Why don’t I eat and fatten up?

Why don’t I eat and fatten up?

There are people who ask me why even if they eat little or less than they should, they gain weight . Why is this happening? I have identified three fundamental reasons that lead us to eat little and gain weight. This is a huge problem, which affects our life (think waking up in the morning with the idea that you can never eat what you want during the day) in many ways, including socially. Going out with friends, eating a pizza on your own, for example. But above all, it risks becoming a health problem : prolonged underfeeding can lead to serious nutritional deficiencies, hormonal imbalance, a worsening of the immune system.

Why, we hear that you need to eat little to live long! Yes, but we are talking about moderation at the table, a few days of fasting or undernutrition (fasting as Dr. Veronesi professes it is one day a week , Dr. Longo’s system provides for about five days of reduced nutrition per month , or less. , not every day).
And the solutions to try to fix the problem. I anticipate that you will not like some of these solutions at all! 
But let’s first come to the reasons why it is possible to eat little and gain weight all the same. 
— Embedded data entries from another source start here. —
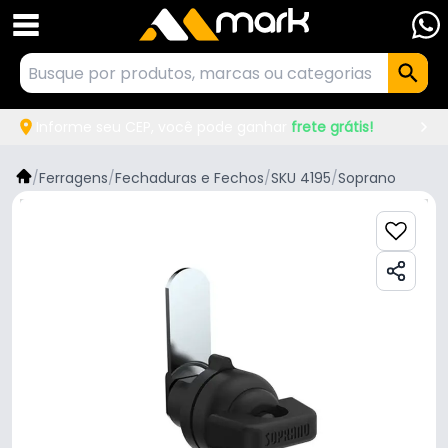
Informe seu CEP, você pode ganhar
frete grátis!
/
Ferragens
/
Fechaduras e Fechos
/
SKU 4195
/
Soprano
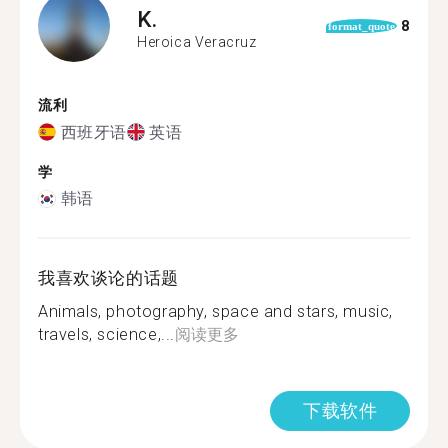
K.
8
format_quote
Heroica Veracruz
流利
西班牙语
英语
学
韩语
我喜欢谈论的话题
Animals, photography, space and stars, music,
travels, science,...
阅读更多
下载软件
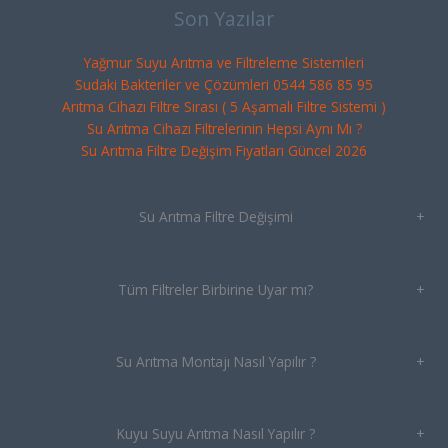
Son Yazılar
Yağmur Suyu Arıtma ve Filtreleme Sistemleri
Sudaki Bakteriler ve Çözümleri 0544 586 85 95
Arıtma Cihazı Filtre Sırası ( 5 Aşamalı Filtre Sistemi )
Su Arıtma Cihazı Filtrelerinin Hepsi Aynı Mı ?
Su Arıtma Filtre Değişim Fiyatları Güncel 2026
Su Arıtma Filtre Değişimi
+
Tüm Filtreler Birbirine Uyar mı?
+
Su Arıtma Montajı Nasıl Yapılır ?
+
Kuyu Suyu Arıtma Nasıl Yapılır ?
+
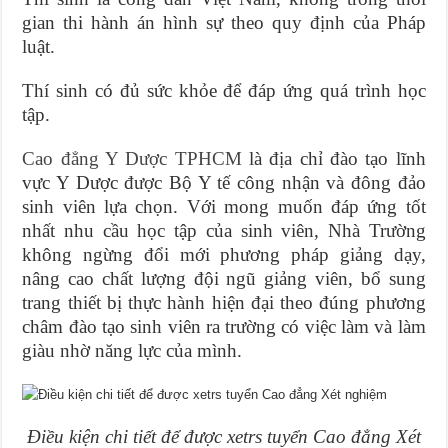
gian thi hành án hình sự theo quy định của Pháp
luật.
Thí sinh có đủ sức khỏe để đáp ứng quá trình học
tập.
Cao đẳng Y Dược TPHCM
là địa chỉ đào tạo lĩnh
vực Y Dược được Bộ Y tế công nhận và đông đảo
sinh viên lựa chọn. Với mong muốn đáp ứng tốt
nhất nhu cầu học tập của sinh viên, Nhà Trường
không ngừng đổi mới phương pháp giảng dạy,
nâng cao chất lượng đội ngũ giảng viên, bổ sung
trang thiết bị thực hành hiện đại theo đúng phương
châm đào tạo sinh viên ra trường có việc làm và làm
giàu nhờ năng lực của mình.
Điều kiện chi tiết để được xetrs tuyển Cao đẳng Xét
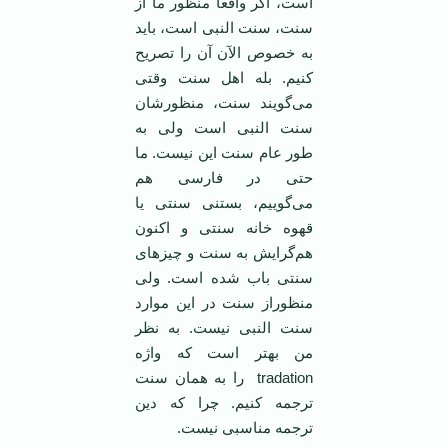
است، اگر واقعا منظور ما از
سنت، سنت النبی است، باید
به خصوص الآن آن را تصریح
كنیم. بله اهل سنت وقتی
می‌گویند سنت، منظورشان
سنت النبی است ولی به
طور عام سنت این نیست. ما
حتی در فارسی هم
می‌گوییم، بستنی سنتی یا
قهوه خانه سنتی و اكنون
هم‌گرایش به سنت و چیزهای
سنتی باب شده است. ولی
منظوراز سنت در این موارد
سنت النبی نیست. به نظر
من بهتر است كه واژه
tradation را به همان سنت
ترجمه كنیم. چرا كه دین
ترجمه مناسبی نیست.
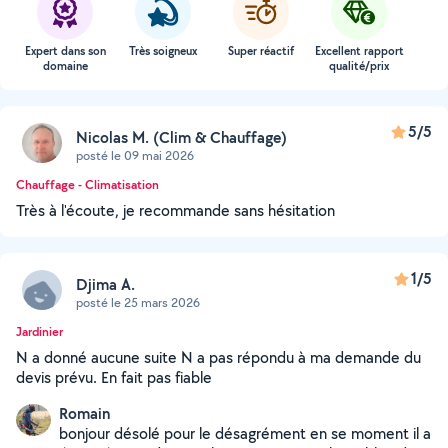
Expert dans son
Très soigneux
Super réactif
Excellent rapport
domaine
qualité/prix
5/5
Nicolas M. (Clim & Chauffage)
posté le 09 mai 2026
Chauffage - Climatisation
Très à l'écoute, je recommande sans hésitation
1/5
Djima A.
posté le 25 mars 2026
Jardinier
N a donné aucune suite N a pas répondu à ma demande du
devis prévu. En fait pas fiable
Romain
bonjour désolé pour le désagrément en se moment il a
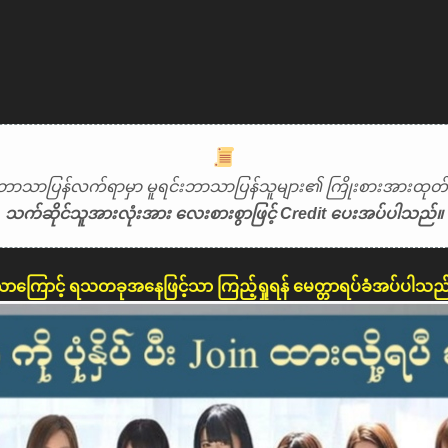
ဘာသာပြန်လက်ရာမှာ မူရင်းဘာသာပြန်သူများ၏ ကြိုးစားအားထုတ်မှ
သက်ဆိုင်သူအားလုံးအား လေးစားစွာဖြင့် Credit ပေးအပ်ပါသည်။
ောကြောင့် ရသတခုအနေဖြင့်သာ ကြည့်ရှုရန် မေတ္တာရပ်ခံအပ်ပါသည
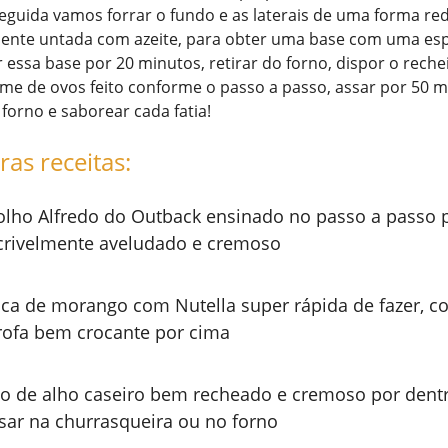
eguida vamos forrar o fundo e as laterais de uma forma r
mente untada com azeite, para obter uma base com uma esp
 essa base por 20 minutos, retirar do forno, dispor o reche
me de ovos feito conforme o passo a passo, assar por 50 m
 forno e saborear cada fatia!
ras receitas:
lho Alfredo do Outback ensinado no passo a passo p
crivelmente aveludado e cremoso
ca de morango com Nutella super rápida de fazer, c
rofa bem crocante por cima
o de alho caseiro bem recheado e cremoso por dentr
sar na churrasqueira ou no forno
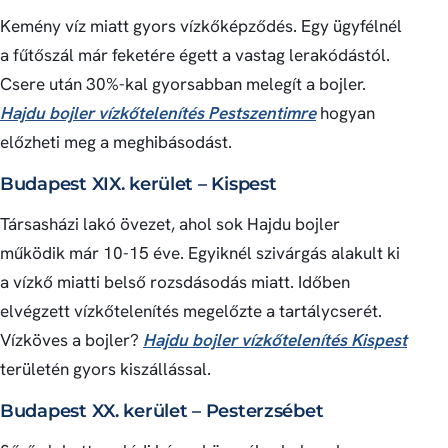
Kemény víz miatt gyors vízkőképződés. Egy ügyfélnél
a fűtőszál már feketére égett a vastag lerakódástól.
Csere után 30%-kal gyorsabban melegít a bojler.
Hajdu bojler vízkőtelenítés Pestszentimre
hogyan
előzheti meg a meghibásodást.
Budapest XIX. kerület – Kispest
Társasházi lakó övezet, ahol sok Hajdu bojler
működik már 10-15 éve. Egyiknél szivárgás alakult ki
a vízkő miatti belső rozsdásodás miatt. Időben
elvégzett vízkőtelenítés megelőzte a tartálycserét.
Vízköves a bojler?
Hajdu bojler vízkőtelenítés Kispest
területén gyors kiszállással.
Budapest XX. kerület – Pesterzsébet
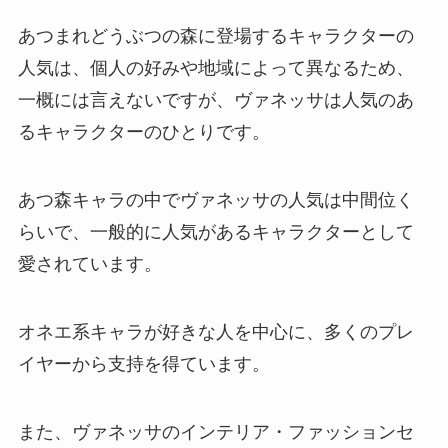
あつまれどうぶつの森に登場するキャラクターの
人気は、個人の好みや地域によって異なるため、
一概には言えないですが、ヴァネッサは人気のあ
るキャラクターのひとりです。
あつ森キャラの中でヴァネッサの人気は中間位く
らいで、一般的に人気があるキャラクターとして
愛されています。
オネエ系キャラが好きな人を中心に、多くのプレ
イヤーから支持を得ています。
また、ヴァネッサのインテリア・ファッションセ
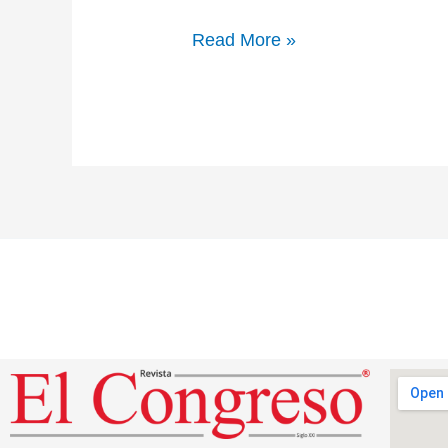
Read More »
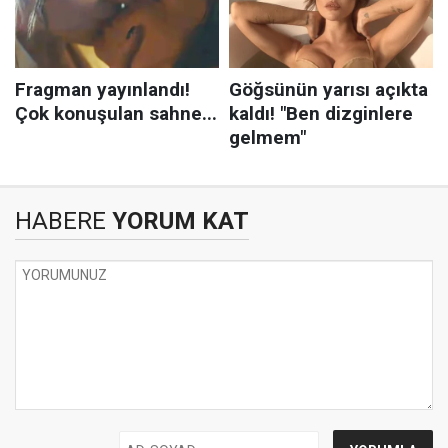
HABERE
YORUM KAT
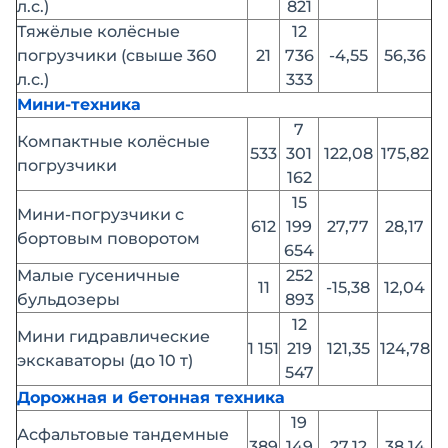
л.с.)
821
Тяжёлые колёсные
12
погрузчики (свыше 360
21
736
-4,55
56,36
л.с.)
333
Мини-техника
7
Компактные колёсные
533
301
122,08
175,82
погрузчики
162
15
Мини-погрузчики с
612
199
27,77
28,17
бортовым поворотом
654
Малые гусеничные
252
11
-15,38
12,04
бульдозеры
893
12
Мини гидравлические
1 151
219
121,35
124,78
экскаваторы (до 10 т)
547
Дорожная и бетонная техника
19
Асфальтовые тандемные
389
149
27,12
38,14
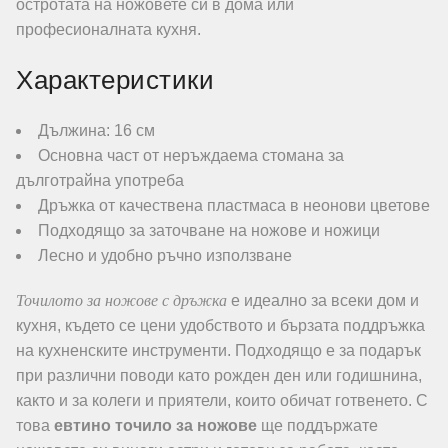
остротата на ножовете си в дома или
професионалната кухня.
Характеристики
Дължина: 16 см
Основна част от неръждаема стомана за
дълготрайна употреба
Дръжка от качествена пластмаса в неонови цветове
Подходящо за заточване на ножове и ножици
Лесно и удобно ръчно използване
Точилото за ножове с дръжка
е идеално за всеки дом и
кухня, където се цени удобството и бързата поддръжка
на кухненските инструменти. Подходящо е за подарък
при различни поводи като рожден ден или годишнина,
както и за колеги и приятели, които обичат готвенето. С
това
евтино точило за ножове
ще поддържате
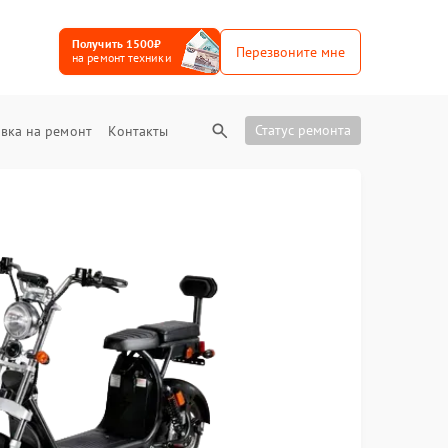
Получить 1500₽
Перезвоните мне
на ремонт техники
Статус ремонта
вка на ремонт
Контакты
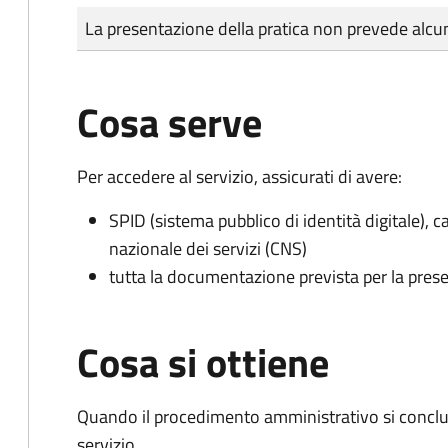
Tipo di pagamento
Importo
La presentazione della pratica non prevede al
Cosa serve
Per accedere al servizio, assicurati di avere:
SPID (sistema pubblico di identità digitale), ca
nazionale dei servizi (CNS)
tutta la documentazione prevista per la prese
Cosa si ottiene
Quando il procedimento amministrativo si conclud
servizio.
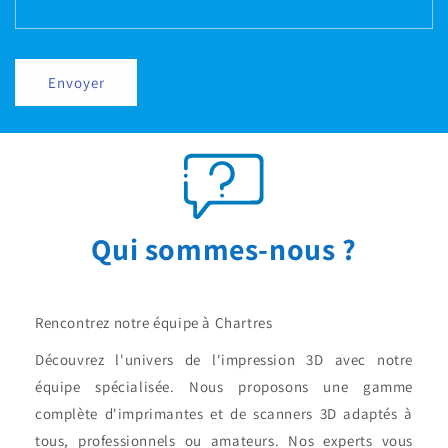
Envoyer
Qui sommes-nous ?
Rencontrez notre équipe à Chartres
Découvrez l'univers de l'impression 3D avec notre
équipe spécialisée. Nous proposons une gamme
complète d'imprimantes et de scanners 3D adaptés à
tous, professionnels ou amateurs. Nos experts vous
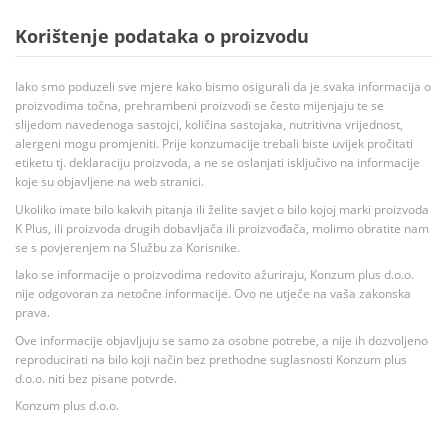
Korištenje podataka o proizvodu
Iako smo poduzeli sve mjere kako bismo osigurali da je svaka informacija o
proizvodima točna, prehrambeni proizvodi se često mijenjaju te se
slijedom navedenoga sastojci, količina sastojaka, nutritivna vrijednost,
alergeni mogu promjeniti. Prije konzumacije trebali biste uvijek pročitati
etiketu tj. deklaraciju proizvoda, a ne se oslanjati isključivo na informacije
koje su objavljene na web stranici.
Ukoliko imate bilo kakvih pitanja ili želite savjet o bilo kojoj marki proizvoda
K Plus, ili proizvoda drugih dobavljača ili proizvođača, molimo obratite nam
se s povjerenjem na Službu za Korisnike.
Iako se informacije o proizvodima redovito ažuriraju, Konzum plus d.o.o.
nije odgovoran za netočne informacije. Ovo ne utječe na vaša zakonska
prava.
Ove informacije objavljuju se samo za osobne potrebe, a nije ih dozvoljeno
reproducirati na bilo koji način bez prethodne suglasnosti Konzum plus
d.o.o. niti bez pisane potvrde.
Konzum plus d.o.o.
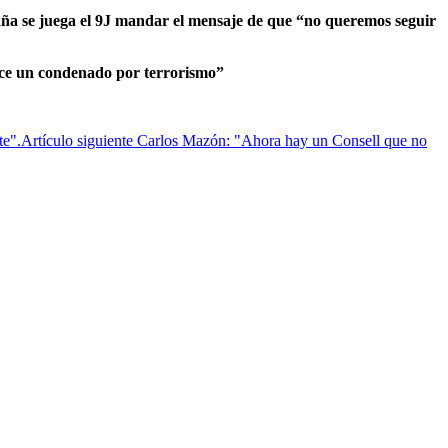
ña se juega el 9J mandar el mensaje de que “no queremos seguir
bece un condenado por terrorismo”
te".
Artículo siguiente
Carlos Mazón: "Ahora hay un Consell que no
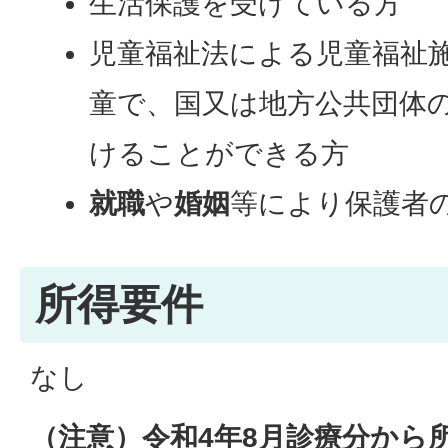
生活保護を受けている方
児童福祉法による児童福祉
童で、国又は地方公共団体
けることができる方
就職
や
婚姻
等により保護者
所得要件
なし
（注意）
令和4年8月診療分から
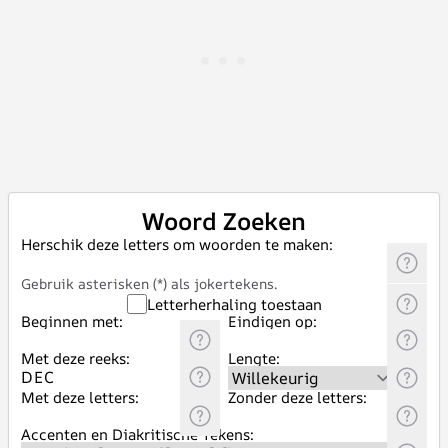
Woord Zoeken
Herschik deze letters om woorden te maken:
Gebruik asterisken (*) als jokertekens.
Letterherhaling toestaan
Beginnen met:
Eindigen op:
Met deze reeks:
Lengte:
Met deze letters:
Zonder deze letters:
Accenten en Diakritische Tekens:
WHY DO I EAT LITTLE AND FATTY?
1) Because your metabolism is slow:
 Many people believe that to lose weight you need to eat less, and move more. In short, obesity can be defeated simply by starving, and if someone is obese and overweight, the fault lies solely with him. In fact, genetics greatly influence both our metabolism and the way we store fat. Even our family history, therefore an inheritance, is an important fact to understand why today we have problems losing weight. Not knowing instead is a much more serious problem. Knowing this means not resigning oneself to being overweight, but looking for a more intelligent strategy to cut calories indiscriminately, for example by associating adequate training with a healthy, balanced diet with a minimum calorie cut, and placing oneself in the perspective of gradually get to lose weight and look better, beyond easy slogans. But when there are no genetic reasons for being overweight, it is the constant diets that cause us to have a slow metabolism, and even some cases of overtraining lead to metabolism problems. In short: we must not think that if we are overweight it is because we eat badly. Continuous diets also help slow down our metabolism. Cutting too many calories, diets lower in calories than those required by our basal metabolism, exercising for hours every day, cutting too many foods from our life: all things that contribute to making us fat in the long term. The solution? Return to a normocaloric diet according to our needs perhaps with a reverse diet, and, after a few months (it can even be a year), make a cut of about 15% on our daily calories. In parallel, train three times a week, maximum four.